TV advertising

November 22, 2010

TV adverts can be annoying or amusing. I find most of them annoying and the adverts on the English commercial channels such as ITV, Channel 4, CBS Reality, Fiver etc. are apparently increasingly geared to an audience of an IQ which is the equivalent of the plant next to my TV. Moving stick figures, repetition, words of no more than one syllable appear to reflect the low standard of education in England. Either that or they are geared to the hundreds of thousands of immigrants who cannot speak much English.

There are however several outstandingly good adverts which I always enjoy(ed). At the very top of my list was the superb 25th Anniversary Virgin Atlantic advert with the intro to Frankie Goes To Hollywood’s song “Relax” as background music. There is no speech at all in the advert – just images of an airline captain and his crew walking through an airport and the reactions of people around them. A superb ad (can be seen on youtube) which proves that you don’t need stupid, semi-literate blabla to put your point across.

Another is the meerkat series of adverts from comparethemeerkat.com – actually comparethemarket.com  – the meerkat website actually exists. Rudi and I love the antics that the meerkat (and his ancestors) have got up to.

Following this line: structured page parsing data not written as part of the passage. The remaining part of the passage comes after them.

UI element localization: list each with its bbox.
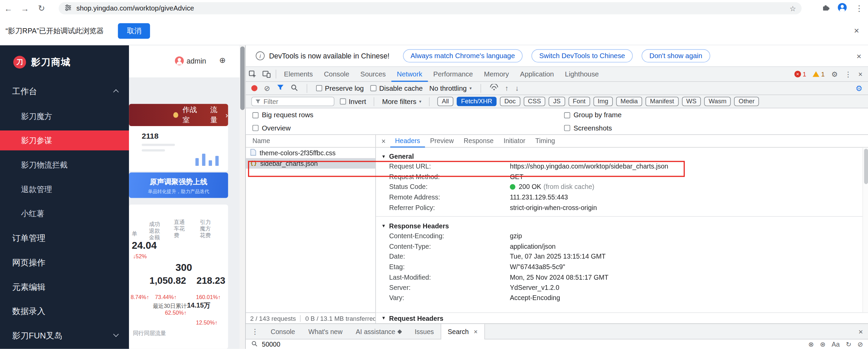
filter-funnel-icon[interactable] <box>277 84 284 92</box>
pill-manifest[interactable]: Manifest <box>645 97 678 106</box>
tab-sources[interactable]: Sources <box>355 67 391 82</box>
sidebar-group-worktop[interactable]: 工作台 <box>0 81 129 101</box>
search-clear-icon[interactable]: ⊘ <box>857 341 863 348</box>
tab-initiator[interactable]: Initiator <box>498 135 530 147</box>
page-scrollbar-thumb[interactable] <box>240 47 245 110</box>
infobar-close-icon[interactable]: × <box>854 26 859 36</box>
throttling-select[interactable]: No throttling ▾ <box>429 84 472 92</box>
pill-doc[interactable]: Doc <box>500 97 520 106</box>
sidebar-item-fundao[interactable]: 影刀FUN叉岛 <box>0 326 129 346</box>
banner-tab-traffic[interactable]: 流量 <box>210 105 223 125</box>
pill-css[interactable]: CSS <box>523 97 545 106</box>
pill-other[interactable]: Other <box>734 97 759 106</box>
device-toolbar-icon[interactable] <box>262 70 271 78</box>
url-text[interactable]: shop.yingdao.com/worktop/giveAdvice <box>77 4 194 12</box>
drawer-tab-issues[interactable]: Issues <box>408 324 440 339</box>
tab-console[interactable]: Console <box>318 67 355 82</box>
tab-response[interactable]: Response <box>459 135 498 147</box>
drawer-more-icon[interactable]: ⋮ <box>246 327 264 335</box>
screenshots-checkbox[interactable] <box>564 125 570 131</box>
switch-to-chinese-button[interactable]: Switch DevTools to Chinese <box>531 49 633 63</box>
overview-toggle[interactable]: Overview <box>252 124 291 132</box>
tab-timing[interactable]: Timing <box>530 135 560 147</box>
pill-all[interactable]: All <box>437 97 453 106</box>
inspect-element-icon[interactable] <box>248 70 257 78</box>
export-har-icon[interactable]: ↓ <box>515 84 519 92</box>
response-headers-section-header[interactable]: ▼ Response Headers <box>376 221 868 231</box>
more-filters-select[interactable]: More filters ▾ <box>382 98 421 105</box>
sidebar-item-wangye[interactable]: 网页操作 <box>0 253 129 273</box>
page-scrollbar[interactable] <box>240 45 245 349</box>
drawer-close-icon[interactable]: × <box>858 327 868 336</box>
pill-img[interactable]: Img <box>593 97 613 106</box>
tab-preview[interactable]: Preview <box>425 135 459 147</box>
pill-fetch-xhr[interactable]: Fetch/XHR <box>457 97 497 106</box>
preserve-log-checkbox[interactable] <box>316 85 322 91</box>
match-case-icon[interactable]: Aa <box>832 341 840 348</box>
promo-banner[interactable]: 原声调聚强势上线 单品转化提升，助力产品迭代 <box>129 173 228 198</box>
network-settings-gear-icon[interactable]: ⚙ <box>855 84 862 92</box>
tab-lighthouse[interactable]: Lighthouse <box>559 67 604 82</box>
warning-badge[interactable]: 1 <box>813 71 825 77</box>
invert-checkbox[interactable] <box>340 99 346 105</box>
brand[interactable]: 刀 影刀商城 <box>13 56 71 68</box>
tab-network[interactable]: Network <box>391 67 428 82</box>
globe-icon[interactable]: ⊕ <box>219 56 226 65</box>
network-conditions-icon[interactable] <box>490 84 498 92</box>
tab-performance[interactable]: Performance <box>428 67 478 82</box>
tab-memory[interactable]: Memory <box>478 67 514 82</box>
devtools-more-icon[interactable]: ⋮ <box>845 70 852 78</box>
big-request-rows-checkbox[interactable] <box>252 112 259 118</box>
pill-media[interactable]: Media <box>616 97 642 106</box>
tab-application[interactable]: Application <box>514 67 559 82</box>
group-by-frame-checkbox[interactable] <box>564 112 570 118</box>
forward-icon[interactable]: → <box>17 4 33 13</box>
drawer-tab-search[interactable]: Search × <box>441 324 485 339</box>
cancel-debug-button[interactable]: 取消 <box>118 23 150 39</box>
group-by-frame-toggle[interactable]: Group by frame <box>564 111 622 119</box>
dont-show-again-button[interactable]: Don't show again <box>642 49 710 63</box>
search-clear-all-icon[interactable]: ⊗ <box>808 341 814 348</box>
request-row-json[interactable]: {} sidebar_charts.json <box>246 158 375 169</box>
extensions-icon[interactable] <box>821 3 830 13</box>
search-refresh-icon[interactable]: ↻ <box>846 341 851 348</box>
sidebar-item-canmou[interactable]: 影刀参谋 <box>0 130 129 151</box>
pill-wasm[interactable]: Wasm <box>704 97 731 106</box>
user-name[interactable]: admin <box>186 57 206 65</box>
tab-elements[interactable]: Elements <box>278 67 318 82</box>
overview-checkbox[interactable] <box>252 125 259 131</box>
tab-headers[interactable]: Headers <box>390 135 425 147</box>
details-scrollbar-thumb[interactable] <box>864 149 868 184</box>
pill-font[interactable]: Font <box>568 97 590 106</box>
browser-menu-icon[interactable]: ⋮ <box>855 3 864 13</box>
drawer-tab-console[interactable]: Console <box>264 324 302 339</box>
network-search-icon[interactable] <box>291 84 298 92</box>
drawer-tab-whats-new[interactable]: What's new <box>302 324 349 339</box>
sidebar-item-wuliu[interactable]: 影刀物流拦截 <box>0 155 129 175</box>
sidebar-item-yuansu[interactable]: 元素编辑 <box>0 277 129 297</box>
details-close-icon[interactable]: × <box>376 137 390 145</box>
clear-network-log-icon[interactable]: ⊘ <box>264 84 270 92</box>
pill-ws[interactable]: WS <box>682 97 701 106</box>
screenshots-toggle[interactable]: Screenshots <box>564 124 612 132</box>
language-infobar-close-icon[interactable]: × <box>856 51 861 60</box>
bookmark-star-icon[interactable]: ☆ <box>790 4 796 12</box>
drawer-tab-ai-assistance[interactable]: AI assistance <box>349 324 408 339</box>
request-row-css[interactable]: theme-colors-2f35ffbc.css <box>246 147 375 158</box>
sidebar-item-mofang[interactable]: 影刀魔方 <box>0 106 129 126</box>
disable-cache-toggle[interactable]: Disable cache <box>371 84 423 92</box>
site-info-icon[interactable] <box>64 4 72 13</box>
sidebar-item-shuju[interactable]: 数据录入 <box>0 301 129 321</box>
user-avatar[interactable] <box>175 56 184 65</box>
devtools-close-icon[interactable]: × <box>858 70 862 78</box>
big-request-rows-toggle[interactable]: Big request rows <box>252 111 313 119</box>
sidebar-item-xiaohongshu[interactable]: 小红薯 <box>0 204 129 224</box>
sidebar-item-tuikuan[interactable]: 退款管理 <box>0 179 129 199</box>
details-scrollbar[interactable] <box>863 147 868 312</box>
general-section-header[interactable]: ▼ General <box>376 152 868 161</box>
address-bar[interactable]: shop.yingdao.com/worktop/giveAdvice ☆ <box>59 2 801 15</box>
match-language-button[interactable]: Always match Chrome's language <box>403 49 523 63</box>
search-input[interactable] <box>262 341 373 348</box>
search-tab-close-icon[interactable]: × <box>474 328 477 335</box>
filter-input[interactable] <box>263 98 324 105</box>
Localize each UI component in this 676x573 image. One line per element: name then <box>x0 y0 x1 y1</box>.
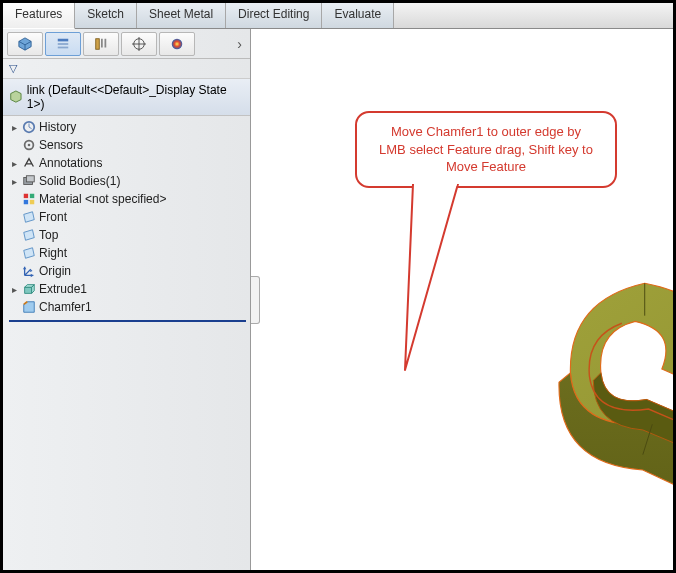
tree-node-extrude1[interactable]: ▸ Extrude1 <box>5 280 250 298</box>
configmgr-tab-icon[interactable] <box>83 32 119 56</box>
dimxpert-tab-icon[interactable] <box>121 32 157 56</box>
svg-rect-3 <box>96 38 100 49</box>
part-title: link (Default<<Default>_Display State 1>… <box>27 83 244 111</box>
expand-toggle[interactable]: ▸ <box>9 158 19 169</box>
tree-label: Chamfer1 <box>39 300 92 314</box>
tree-node-right-plane[interactable]: Right <box>5 244 250 262</box>
tree-node-origin[interactable]: Origin <box>5 262 250 280</box>
plane-icon <box>22 210 36 224</box>
callout-bubble: Move Chamfer1 to outer edge by LMB selec… <box>355 111 617 188</box>
svg-rect-0 <box>58 38 69 41</box>
svg-rect-14 <box>26 176 34 182</box>
svg-point-9 <box>172 38 183 49</box>
svg-rect-4 <box>101 38 103 47</box>
callout-line: Move Chamfer1 to outer edge by <box>369 123 603 141</box>
tree-node-history[interactable]: ▸ History <box>5 118 250 136</box>
tree-node-sensors[interactable]: Sensors <box>5 136 250 154</box>
panel-overflow-chevron[interactable]: › <box>237 36 242 52</box>
expand-toggle[interactable]: ▸ <box>9 176 19 187</box>
expand-toggle[interactable]: ▸ <box>9 122 19 133</box>
filter-icon: ▽ <box>9 62 17 75</box>
tree-label: Origin <box>39 264 71 278</box>
command-tabs: Features Sketch Sheet Metal Direct Editi… <box>3 3 673 29</box>
origin-icon <box>22 264 36 278</box>
svg-point-12 <box>28 144 31 147</box>
plane-icon <box>22 246 36 260</box>
tree-node-solid-bodies[interactable]: ▸ Solid Bodies(1) <box>5 172 250 190</box>
tree-label: History <box>39 120 76 134</box>
feature-manager-panel: › ▽ link (Default<<Default>_Display Stat… <box>3 29 251 570</box>
feature-tree: ▸ History Sensors ▸ Annotations ▸ Solid … <box>3 116 250 322</box>
svg-rect-17 <box>24 200 28 204</box>
tab-sketch[interactable]: Sketch <box>75 3 137 28</box>
plane-icon <box>22 228 36 242</box>
tree-node-material[interactable]: Material <not specified> <box>5 190 250 208</box>
expand-toggle[interactable]: ▸ <box>9 284 19 295</box>
svg-rect-16 <box>30 194 34 198</box>
callout-line: LMB select Feature drag, Shift key to <box>369 141 603 159</box>
tree-label: Solid Bodies(1) <box>39 174 120 188</box>
tab-direct-editing[interactable]: Direct Editing <box>226 3 322 28</box>
tree-label: Right <box>39 246 67 260</box>
svg-rect-15 <box>24 194 28 198</box>
extrude-icon <box>22 282 36 296</box>
annotations-icon <box>22 156 36 170</box>
svg-rect-1 <box>58 43 69 45</box>
history-icon <box>22 120 36 134</box>
callout-tail-icon <box>403 184 473 374</box>
tree-node-top-plane[interactable]: Top <box>5 226 250 244</box>
part-title-bar[interactable]: link (Default<<Default>_Display State 1>… <box>3 79 250 116</box>
part-icon <box>9 90 23 104</box>
tree-label: Material <not specified> <box>39 192 166 206</box>
tree-node-chamfer1[interactable]: Chamfer1 <box>5 298 250 316</box>
tab-features[interactable]: Features <box>3 3 75 29</box>
tree-label: Front <box>39 210 67 224</box>
propertymgr-tab-icon[interactable] <box>45 32 81 56</box>
tree-label: Annotations <box>39 156 102 170</box>
tree-node-front-plane[interactable]: Front <box>5 208 250 226</box>
tree-label: Extrude1 <box>39 282 87 296</box>
filter-row[interactable]: ▽ <box>3 59 250 79</box>
panel-splitter-handle[interactable] <box>251 276 260 324</box>
chamfer-icon <box>22 300 36 314</box>
callout-line: Move Feature <box>369 158 603 176</box>
svg-rect-5 <box>105 38 107 47</box>
tree-label: Sensors <box>39 138 83 152</box>
tab-evaluate[interactable]: Evaluate <box>322 3 394 28</box>
rollback-bar[interactable] <box>9 320 246 322</box>
tree-node-annotations[interactable]: ▸ Annotations <box>5 154 250 172</box>
tab-sheet-metal[interactable]: Sheet Metal <box>137 3 226 28</box>
svg-rect-2 <box>58 46 69 48</box>
instruction-callout: Move Chamfer1 to outer edge by LMB selec… <box>355 111 617 188</box>
model-link-part <box>519 209 676 573</box>
tree-label: Top <box>39 228 58 242</box>
sensors-icon <box>22 138 36 152</box>
displaymgr-tab-icon[interactable] <box>159 32 195 56</box>
featuretree-tab-icon[interactable] <box>7 32 43 56</box>
panel-iconbar: › <box>3 29 250 59</box>
solid-bodies-icon <box>22 174 36 188</box>
svg-rect-18 <box>30 200 34 204</box>
material-icon <box>22 192 36 206</box>
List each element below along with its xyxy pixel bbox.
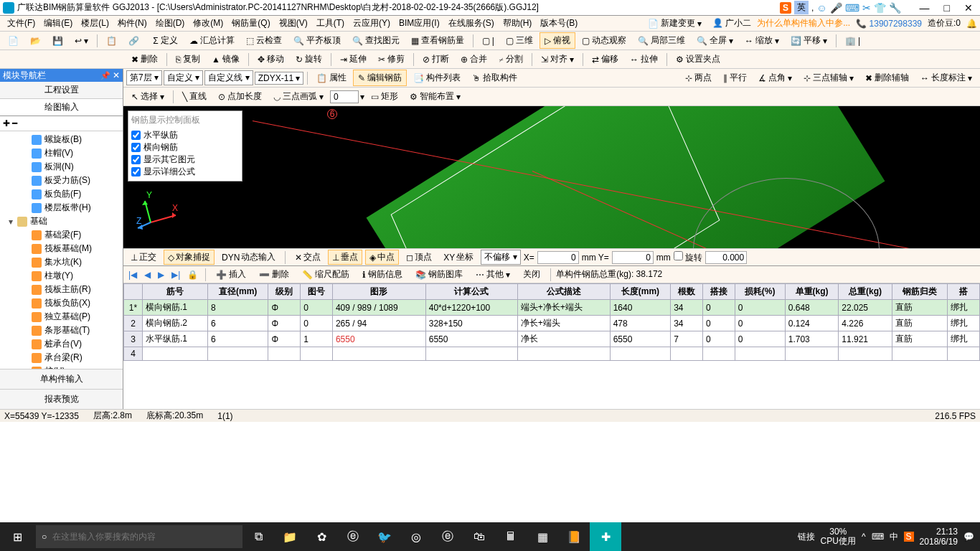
tree-item[interactable]: 筏板负筋(X) bbox=[1, 296, 121, 310]
tree-item[interactable]: 桩承台(V) bbox=[1, 337, 121, 351]
smart-layout-button[interactable]: ⚙ 智能布置 ▾ bbox=[405, 88, 466, 105]
tree-item[interactable]: 螺旋板(B) bbox=[1, 133, 121, 146]
menu-file[interactable]: 文件(F) bbox=[3, 17, 39, 29]
ime-scissor-icon[interactable]: ✂ bbox=[862, 2, 871, 14]
tree-item[interactable]: 基础梁(F) bbox=[1, 228, 121, 242]
component-list-button[interactable]: 📑 构件列表 bbox=[408, 70, 466, 86]
scale-rebar-button[interactable]: 📏 缩尺配筋 bbox=[297, 266, 354, 283]
property-button[interactable]: 📋 属性 bbox=[311, 70, 352, 86]
menu-tool[interactable]: 工具(T) bbox=[312, 17, 349, 29]
tree-item[interactable]: 板负筋(F) bbox=[1, 187, 121, 201]
user-label[interactable]: 👤 广小二 bbox=[712, 17, 751, 29]
pick-component-button[interactable]: 🖱 拾取构件 bbox=[467, 70, 522, 86]
chk-detail[interactable]: 显示详细公式 bbox=[131, 166, 239, 178]
tray-clock[interactable]: 21:132018/6/19 bbox=[920, 527, 958, 547]
point-length-button[interactable]: ⊙ 点加长度 bbox=[213, 88, 267, 105]
floor-dropdown[interactable]: 第7层 ▾ bbox=[126, 70, 162, 85]
delete-button[interactable]: ✖ 删除 bbox=[126, 51, 163, 67]
tree-item[interactable]: 集水坑(K) bbox=[1, 255, 121, 269]
local-3d-button[interactable]: ▢ 动态观察 bbox=[577, 32, 631, 49]
nav-last[interactable]: ▶| bbox=[169, 270, 182, 280]
maximize-button[interactable]: □ bbox=[940, 2, 954, 14]
menu-help[interactable]: 帮助(H) bbox=[499, 17, 537, 29]
trim-button[interactable]: ✂ 修剪 bbox=[373, 51, 410, 67]
parallel-button[interactable]: ∥ 平行 bbox=[718, 70, 752, 86]
merge-button[interactable]: ⊕ 合并 bbox=[456, 51, 492, 67]
snap-mid[interactable]: ◈ 中点 bbox=[365, 250, 399, 265]
rebar-table[interactable]: 筋号直径(mm)级别图号图形计算公式公式描述长度(mm)根数搭接损耗(%)单重(… bbox=[123, 283, 980, 361]
menu-version[interactable]: 版本号(B) bbox=[536, 17, 582, 29]
delete-row-button[interactable]: ➖ 删除 bbox=[254, 266, 294, 283]
new-button[interactable]: 📄 bbox=[3, 34, 24, 48]
align-button[interactable]: ⇲ 对齐 ▾ bbox=[536, 51, 579, 67]
tree-item[interactable]: 板受力筋(S) bbox=[1, 174, 121, 187]
view-rebar-button[interactable]: 🔍 查找图元 bbox=[347, 32, 405, 49]
tray-cpu[interactable]: 30%CPU使用 bbox=[821, 527, 856, 546]
explorer-icon[interactable]: 📁 bbox=[274, 522, 306, 551]
start-button[interactable]: ⊞ bbox=[0, 522, 34, 551]
search-input[interactable] bbox=[52, 532, 237, 542]
line-button[interactable]: ╲ 直线 bbox=[177, 88, 212, 105]
component-tree[interactable]: 螺旋板(B)柱帽(V)板洞(N)板受力筋(S)板负筋(F)楼层板带(H)▾基础基… bbox=[0, 131, 123, 369]
sum-button[interactable]: Σ 定义 bbox=[148, 32, 182, 49]
sogou-icon[interactable]: S bbox=[780, 2, 791, 14]
grip-button[interactable]: ⚙ 设置夹点 bbox=[671, 51, 725, 67]
extend-button[interactable]: ⇥ 延伸 bbox=[335, 51, 372, 67]
chrome-icon[interactable]: ◎ bbox=[400, 522, 432, 551]
app3-icon[interactable]: ✚ bbox=[590, 522, 621, 551]
table-row[interactable]: 2横向钢筋.26Φ0265 / 94328+150净长+端头47834000.1… bbox=[124, 316, 980, 331]
tree-item[interactable]: 承台梁(R) bbox=[1, 351, 121, 364]
tree-item[interactable]: 柱帽(V) bbox=[1, 146, 121, 160]
bird-icon[interactable]: 🐦 bbox=[369, 522, 400, 551]
other-button[interactable]: ⋯ 其他 ▾ bbox=[471, 266, 515, 283]
insert-row-button[interactable]: ➕ 插入 bbox=[211, 266, 251, 283]
osnap-toggle[interactable]: ◇ 对象捕捉 bbox=[164, 250, 215, 265]
top-view-button[interactable]: ▢ 三维 bbox=[501, 32, 538, 49]
task-view-icon[interactable]: ⧉ bbox=[242, 522, 274, 551]
rotate-button[interactable]: ↻ 旋转 bbox=[291, 51, 327, 67]
menu-view[interactable]: 视图(V) bbox=[275, 17, 312, 29]
nav-tab-project[interactable]: 工程设置 bbox=[0, 82, 123, 99]
report-preview-tab[interactable]: 报表预览 bbox=[0, 389, 123, 409]
3d-viewport[interactable]: 6 钢筋显示控制面板 水平纵筋 横向钢筋 显示其它图元 显示详细公式 X Y Z bbox=[123, 106, 980, 248]
minimize-button[interactable]: — bbox=[915, 2, 934, 14]
menu-floor[interactable]: 楼层(L) bbox=[77, 17, 113, 29]
snap-perp[interactable]: ⊥ 垂点 bbox=[328, 250, 362, 265]
menu-component[interactable]: 构件(N) bbox=[113, 17, 151, 29]
dimension-button[interactable]: ↔ 长度标注 ▾ bbox=[915, 70, 977, 86]
nav-next[interactable]: ▶ bbox=[156, 270, 166, 280]
nav-tab-draw[interactable]: 绘图输入 bbox=[0, 99, 123, 116]
rect-button[interactable]: ▭ 矩形 bbox=[366, 88, 403, 105]
nav-close-icon[interactable]: ✕ bbox=[113, 70, 120, 80]
clipboard-button[interactable]: 📋 bbox=[101, 34, 122, 48]
credit-label[interactable]: 造价豆:0 bbox=[928, 17, 961, 29]
new-change-button[interactable]: 📄 新建变更 ▾ bbox=[643, 15, 707, 32]
tray-lang[interactable]: 中 bbox=[890, 531, 898, 543]
chk-other[interactable]: 显示其它图元 bbox=[131, 154, 239, 166]
menu-draw[interactable]: 绘图(D) bbox=[151, 17, 189, 29]
table-row[interactable]: 3水平纵筋.16Φ165506550净长65507001.70311.921直筋… bbox=[124, 331, 980, 347]
select-button[interactable]: ↖ 选择 ▾ bbox=[126, 88, 169, 105]
menu-online[interactable]: 在线服务(S) bbox=[444, 17, 499, 29]
tree-item[interactable]: 独立基础(P) bbox=[1, 310, 121, 324]
snap-intersect[interactable]: ✕ 交点 bbox=[291, 250, 325, 265]
tray-ime-icon[interactable]: ⌨ bbox=[872, 532, 884, 542]
hint-link[interactable]: 为什么单构件输入中参... bbox=[757, 17, 850, 29]
nav-first[interactable]: |◀ bbox=[126, 270, 139, 280]
cloud-check-button[interactable]: ☁ 汇总计算 bbox=[184, 32, 240, 49]
tray-up-icon[interactable]: ^ bbox=[862, 532, 866, 542]
close-button[interactable]: ✕ bbox=[960, 2, 977, 14]
snap-vertex[interactable]: ◻ 顶点 bbox=[402, 250, 436, 265]
store-icon[interactable]: 🛍 bbox=[463, 522, 495, 551]
delete-axis-button[interactable]: ✖ 删除辅轴 bbox=[860, 70, 914, 86]
define-button[interactable]: 🔗 bbox=[123, 34, 146, 48]
three-point-axis-button[interactable]: ⊹ 三点辅轴 ▾ bbox=[798, 70, 859, 86]
rebar-lib-button[interactable]: 📚 钢筋图库 bbox=[410, 266, 468, 283]
menu-bim[interactable]: BIM应用(I) bbox=[395, 17, 444, 29]
chk-trans[interactable]: 横向钢筋 bbox=[131, 141, 239, 154]
pin-icon[interactable]: 📌 bbox=[100, 71, 110, 80]
tray-notifications[interactable]: 💬 bbox=[963, 532, 974, 542]
two-point-button[interactable]: ⊹ 两点 bbox=[680, 70, 717, 86]
table-row[interactable]: 4 bbox=[124, 347, 980, 361]
expand-icon[interactable]: ✚ bbox=[3, 118, 10, 128]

A new series of adverts for beer shows my old mate Lemmy of Motorhead singing part of  “Ace of Spades” in a café but much slower than the original version. The message is “take it slow”. I rather like that version of the song.

Some more of my favourites are the Aviva (insurance)  ads which feature Paul Whitehouse. I adore Paul Whitehouse, a brilliant comedian (loads of stuff by him on youtube) – he is a man of 1,000 faces. On the Aviva ads we’ve seen him as a 1960s hippy, an aging laptop user taking advantage of free wi-fi in a vegetarian café (Now, where can a chap get a bacon sandwich around here?”,  and a family man buying a house in Spain or Italy, a Plymouth Argyle football fan and as a Welsh Goth.

But alas, these well made, interesting or humourous adverts only account for about 1% of the ads which are forced upon us day in, day out – the rest are just annoying, time-wasting crap made for a low IQ public – or at least that is how these ad-makers appear to view the public.